● **Work instruction**: The stretch from the line with "challenges faced by the Nordic manufacturing" through the line with "all the amazing details in proper DOD style." in the records below: write it out exactly, and nothing else.

^^^^^^^^

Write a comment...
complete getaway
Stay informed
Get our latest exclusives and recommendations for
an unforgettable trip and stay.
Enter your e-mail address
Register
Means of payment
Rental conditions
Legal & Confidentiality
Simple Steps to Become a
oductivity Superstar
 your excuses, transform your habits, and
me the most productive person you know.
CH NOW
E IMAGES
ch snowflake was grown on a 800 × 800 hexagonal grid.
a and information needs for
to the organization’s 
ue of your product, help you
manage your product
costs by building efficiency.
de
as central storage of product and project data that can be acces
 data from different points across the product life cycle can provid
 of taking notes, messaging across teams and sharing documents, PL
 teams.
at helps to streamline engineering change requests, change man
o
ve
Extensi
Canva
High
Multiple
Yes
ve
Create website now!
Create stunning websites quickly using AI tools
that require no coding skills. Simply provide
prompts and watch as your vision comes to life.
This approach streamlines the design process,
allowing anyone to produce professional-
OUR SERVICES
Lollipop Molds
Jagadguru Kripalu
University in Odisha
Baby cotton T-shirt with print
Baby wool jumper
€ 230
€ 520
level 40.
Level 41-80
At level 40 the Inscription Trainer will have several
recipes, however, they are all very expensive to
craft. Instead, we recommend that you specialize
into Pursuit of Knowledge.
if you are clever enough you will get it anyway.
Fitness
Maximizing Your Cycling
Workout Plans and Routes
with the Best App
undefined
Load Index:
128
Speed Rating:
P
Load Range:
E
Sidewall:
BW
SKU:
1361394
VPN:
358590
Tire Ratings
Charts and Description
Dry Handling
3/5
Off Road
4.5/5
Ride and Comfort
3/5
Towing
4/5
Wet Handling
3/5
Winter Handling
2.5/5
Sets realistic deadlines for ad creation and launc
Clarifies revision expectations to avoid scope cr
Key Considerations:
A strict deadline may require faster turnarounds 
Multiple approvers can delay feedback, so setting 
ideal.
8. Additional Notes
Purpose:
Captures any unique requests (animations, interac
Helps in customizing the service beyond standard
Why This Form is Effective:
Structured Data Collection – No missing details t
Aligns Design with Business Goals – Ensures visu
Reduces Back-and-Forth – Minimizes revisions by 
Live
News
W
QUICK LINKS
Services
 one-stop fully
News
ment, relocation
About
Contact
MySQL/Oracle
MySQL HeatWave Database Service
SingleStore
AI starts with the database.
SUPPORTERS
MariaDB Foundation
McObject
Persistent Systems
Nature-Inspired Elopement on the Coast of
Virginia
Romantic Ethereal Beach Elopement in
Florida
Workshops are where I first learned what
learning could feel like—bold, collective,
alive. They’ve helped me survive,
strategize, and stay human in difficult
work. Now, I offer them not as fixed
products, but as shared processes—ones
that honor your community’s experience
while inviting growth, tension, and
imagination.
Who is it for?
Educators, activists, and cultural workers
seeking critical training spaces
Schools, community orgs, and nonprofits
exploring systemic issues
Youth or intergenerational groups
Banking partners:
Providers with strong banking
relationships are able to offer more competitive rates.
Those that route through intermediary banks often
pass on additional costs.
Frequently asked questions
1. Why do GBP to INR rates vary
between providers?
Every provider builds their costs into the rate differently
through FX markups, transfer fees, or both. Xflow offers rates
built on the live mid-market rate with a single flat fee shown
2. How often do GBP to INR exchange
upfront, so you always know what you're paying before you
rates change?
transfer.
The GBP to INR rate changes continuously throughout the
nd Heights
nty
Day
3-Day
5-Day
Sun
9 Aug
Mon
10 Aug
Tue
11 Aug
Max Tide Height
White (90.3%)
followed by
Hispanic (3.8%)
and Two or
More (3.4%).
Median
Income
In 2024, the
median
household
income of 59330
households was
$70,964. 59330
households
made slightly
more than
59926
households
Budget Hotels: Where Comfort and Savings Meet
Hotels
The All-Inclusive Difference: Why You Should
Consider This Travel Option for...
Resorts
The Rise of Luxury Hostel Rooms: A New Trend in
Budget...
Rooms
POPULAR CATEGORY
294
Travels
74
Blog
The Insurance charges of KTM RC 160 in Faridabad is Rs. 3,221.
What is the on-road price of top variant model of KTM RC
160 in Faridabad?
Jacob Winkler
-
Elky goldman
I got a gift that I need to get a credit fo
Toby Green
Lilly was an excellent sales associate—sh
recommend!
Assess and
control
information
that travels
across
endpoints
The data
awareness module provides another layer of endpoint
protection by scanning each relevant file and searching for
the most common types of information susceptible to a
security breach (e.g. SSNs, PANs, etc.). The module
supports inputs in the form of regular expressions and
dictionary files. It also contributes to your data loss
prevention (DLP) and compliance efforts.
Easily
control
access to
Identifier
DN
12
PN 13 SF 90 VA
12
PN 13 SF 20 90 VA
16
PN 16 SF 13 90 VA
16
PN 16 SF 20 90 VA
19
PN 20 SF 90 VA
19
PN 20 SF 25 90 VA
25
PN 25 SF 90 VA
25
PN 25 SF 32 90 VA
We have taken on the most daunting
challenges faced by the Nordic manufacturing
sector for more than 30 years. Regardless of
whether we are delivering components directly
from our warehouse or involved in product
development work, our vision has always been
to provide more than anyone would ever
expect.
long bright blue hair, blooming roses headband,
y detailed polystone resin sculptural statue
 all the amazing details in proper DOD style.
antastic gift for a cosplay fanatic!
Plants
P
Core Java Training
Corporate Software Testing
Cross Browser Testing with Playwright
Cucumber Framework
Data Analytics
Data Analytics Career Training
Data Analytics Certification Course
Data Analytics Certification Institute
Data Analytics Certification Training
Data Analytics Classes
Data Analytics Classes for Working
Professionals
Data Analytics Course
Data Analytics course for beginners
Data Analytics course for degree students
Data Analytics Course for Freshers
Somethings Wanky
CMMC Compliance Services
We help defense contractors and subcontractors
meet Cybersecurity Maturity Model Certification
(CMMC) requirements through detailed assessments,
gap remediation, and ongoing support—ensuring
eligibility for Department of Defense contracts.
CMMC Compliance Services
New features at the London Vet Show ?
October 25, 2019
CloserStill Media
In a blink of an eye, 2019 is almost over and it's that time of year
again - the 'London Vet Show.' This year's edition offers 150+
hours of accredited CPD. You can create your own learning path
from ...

^^^^^^^^

● **Answer box**:
challenges faced by the Nordic manufacturing
sector for more than 30 years. Regardless of
whether we are delivering components directly
from our warehouse or involved in product
development work, our vision has always been
to provide more than anyone would ever
expect.
long bright blue hair, blooming roses headband,
y detailed polystone resin sculptural statue
 all the amazing details in proper DOD style.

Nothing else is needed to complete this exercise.